* **What the task asks**:
Please state how many lines of the data below contain the word "خدمات", offering nothing besides the number.
════
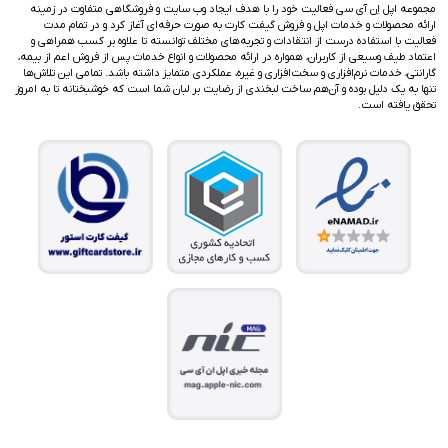
مجموعه اپل اِن آی سی فعالیت خود را با هدف ایجاد وب سایت و فروشگاهی متفاوت در زمینه
ارائه محصولات و خدمات اپل و فروش گیفت کارت به صورت حرفه‌ای آغاز کرد و در تمام مدت
فعالیت با استفاده درست از انتقادات و تجربه‌های مختلف توانسته تا علاوه بر کسب همراهی و
اعتماد طیف وسیعی از کاربران، همواره در ارائه محصولات و انواع خدمات پس از فروش اعم از بیمه،
گارانتی، خدمات نرم‌افزاری و سخت‌افزاری و غیره، عملکردی متمایز داشته باشد. تمامی این تلاش‌ها
تنها به یک دلیل بوده و آن‌هم ساخت لبخندی از رضایت بر لبان شما است که خوشبختانه تا به امروز
تحقق یافته است.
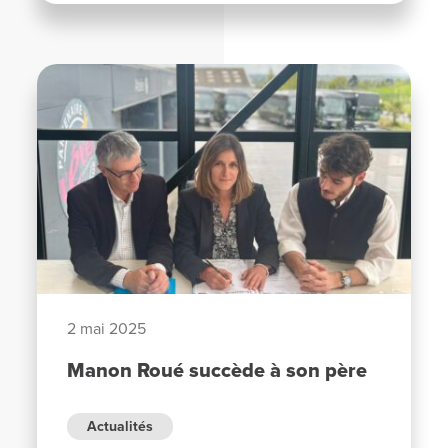
2 mai 2025
Manon Roué succède à son père
Actualités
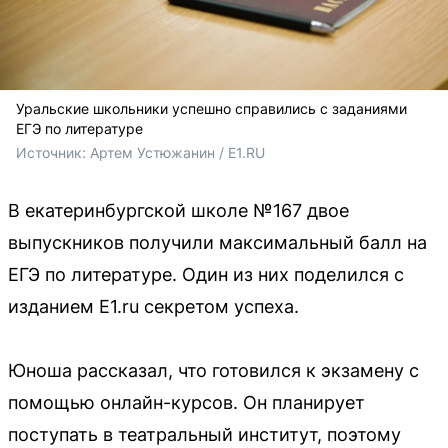
Уральские школьники успешно справились с заданиями
ЕГЭ по литературе
Источник: 
Артем Устюжанин / E1.RU
В екатеринбургской школе №167 двое
выпускников получили максимальный балл на
ЕГЭ по литературе. Один из них поделился с
изданием E1.ru секретом успеха.
Юноша рассказал, что готовился к экзамену с
помощью онлайн-курсов. Он планирует
поступать в театральный институт, поэтому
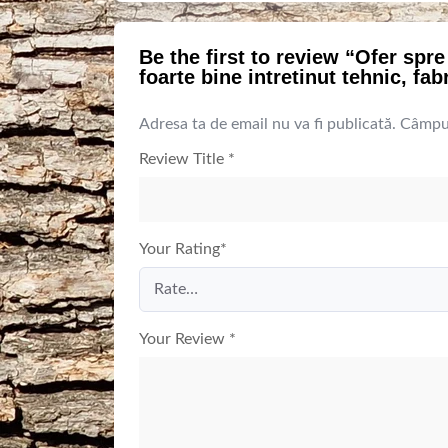
Be the first to review “Ofer sp
foarte bine intretinut tehnic, fab
Adresa ta de email nu va fi publicată.
Câmpur
Review Title
*
Your Rating
*
Your Review
*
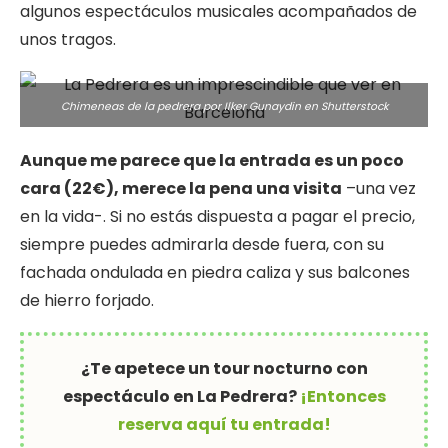
algunos espectáculos musicales acompañados de
unos tragos.
Chimeneas de la pedrera por Ilker Gunaydin en
Shutterstock
Aunque me parece que la entrada es un poco
cara (22€), merece la pena una visita
–una vez
en la vida-. Si no estás dispuesta a pagar el precio,
siempre puedes admirarla desde fuera, con su
fachada ondulada en piedra caliza y sus balcones
de hierro forjado.
¿Te apetece un tour nocturno con
espectáculo en La Pedrera?
¡Entonces
reserva aquí tu entrada!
════
* **Answer to this problem**:
3